[Records to process Boundary: Start]

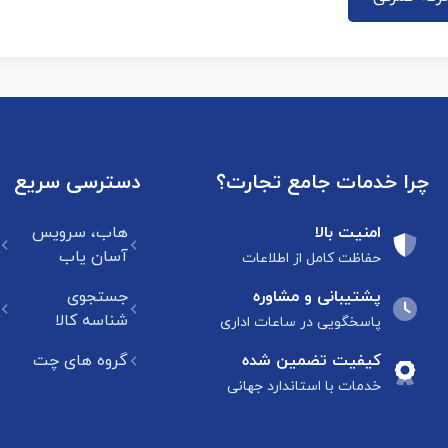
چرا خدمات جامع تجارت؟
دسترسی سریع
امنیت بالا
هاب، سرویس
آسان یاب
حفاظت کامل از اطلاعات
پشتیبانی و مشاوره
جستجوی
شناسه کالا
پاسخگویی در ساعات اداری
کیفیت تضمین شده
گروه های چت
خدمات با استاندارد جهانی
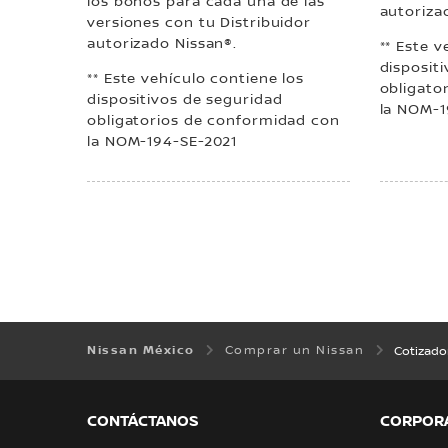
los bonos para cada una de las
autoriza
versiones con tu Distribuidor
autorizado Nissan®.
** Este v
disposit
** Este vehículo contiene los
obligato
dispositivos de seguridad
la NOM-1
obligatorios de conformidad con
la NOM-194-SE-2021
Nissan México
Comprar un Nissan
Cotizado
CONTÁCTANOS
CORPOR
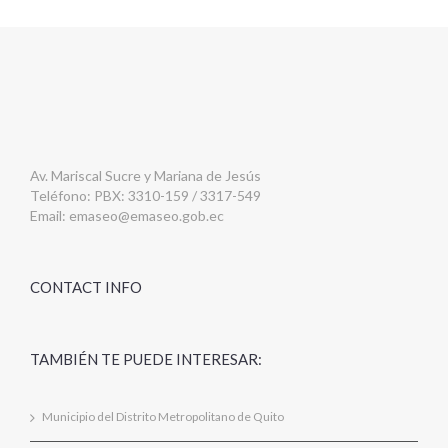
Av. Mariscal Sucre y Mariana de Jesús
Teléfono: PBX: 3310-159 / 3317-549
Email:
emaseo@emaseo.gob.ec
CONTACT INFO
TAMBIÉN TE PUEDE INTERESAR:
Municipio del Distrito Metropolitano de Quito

[Records to process Boundary: End]
[Records to process Boundary: Start]

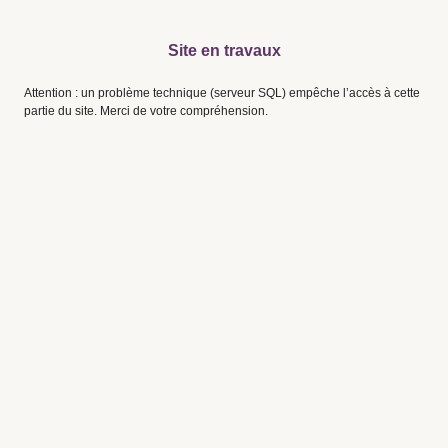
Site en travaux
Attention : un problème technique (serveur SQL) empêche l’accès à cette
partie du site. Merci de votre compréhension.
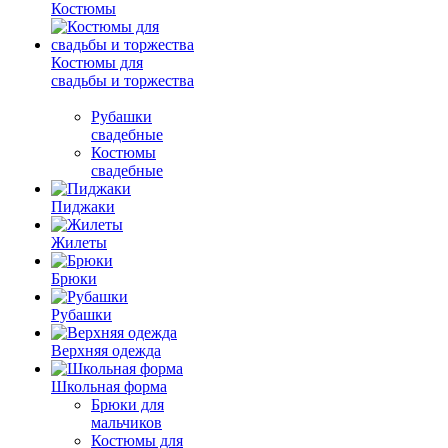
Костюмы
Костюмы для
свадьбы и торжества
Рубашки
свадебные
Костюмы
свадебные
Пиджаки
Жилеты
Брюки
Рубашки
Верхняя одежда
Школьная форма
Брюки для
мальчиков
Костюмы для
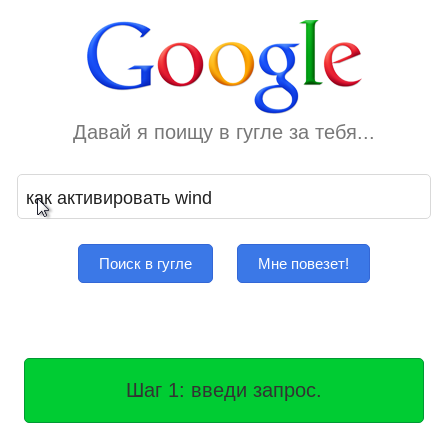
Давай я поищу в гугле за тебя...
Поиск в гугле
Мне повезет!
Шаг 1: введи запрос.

[Records to process Boundary: End]
[Records to process Boundary: Start]

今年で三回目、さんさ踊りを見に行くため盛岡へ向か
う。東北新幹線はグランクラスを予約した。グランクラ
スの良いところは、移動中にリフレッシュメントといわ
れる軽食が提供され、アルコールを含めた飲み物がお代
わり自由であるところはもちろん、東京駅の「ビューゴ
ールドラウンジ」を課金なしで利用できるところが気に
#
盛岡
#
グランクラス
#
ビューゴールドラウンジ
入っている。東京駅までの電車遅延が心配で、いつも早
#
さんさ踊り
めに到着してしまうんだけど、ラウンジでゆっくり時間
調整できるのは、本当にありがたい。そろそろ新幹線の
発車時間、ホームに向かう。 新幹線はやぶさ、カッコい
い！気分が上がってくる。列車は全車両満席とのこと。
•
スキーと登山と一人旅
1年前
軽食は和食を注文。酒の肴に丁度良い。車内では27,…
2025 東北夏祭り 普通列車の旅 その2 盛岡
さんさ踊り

[Records to process Boundary: End]

## What to work on
In the listing above, find the line with "چرا خدمات جامع تجارت؟" and the line with "Municipio del Distrito Metropolitano de Quito". Set down both and every line between them, minus the pictures.

## Task output
چرا خدمات جامع تجارت؟
دسترسی سریع
امنیت بالا
هاب، سرویس
آسان یاب
حفاظت کامل از اطلاعات
پشتیبانی و مشاوره
جستجوی
شناسه کالا
پاسخگویی در ساعات اداری
کیفیت تضمین شده
گروه های چت
خدمات با استاندارد جهانی
los bonos para cada una de las
autoriza
versiones con tu Distribuidor
autorizado Nissan®.
** Este v
disposit
** Este vehículo contiene los
obligato
dispositivos de seguridad
la NOM-1
obligatorios de conformidad con
la NOM-194-SE-2021
Nissan México
Comprar un Nissan
Cotizado
CONTÁCTANOS
CORPOR
Av. Mariscal Sucre y Mariana de Jesús
Teléfono: PBX: 3310-159 / 3317-549
Email:
emaseo@emaseo.gob.ec
CONTACT INFO
TAMBIÉN TE PUEDE INTERESAR:
Municipio del Distrito Metropolitano de Quito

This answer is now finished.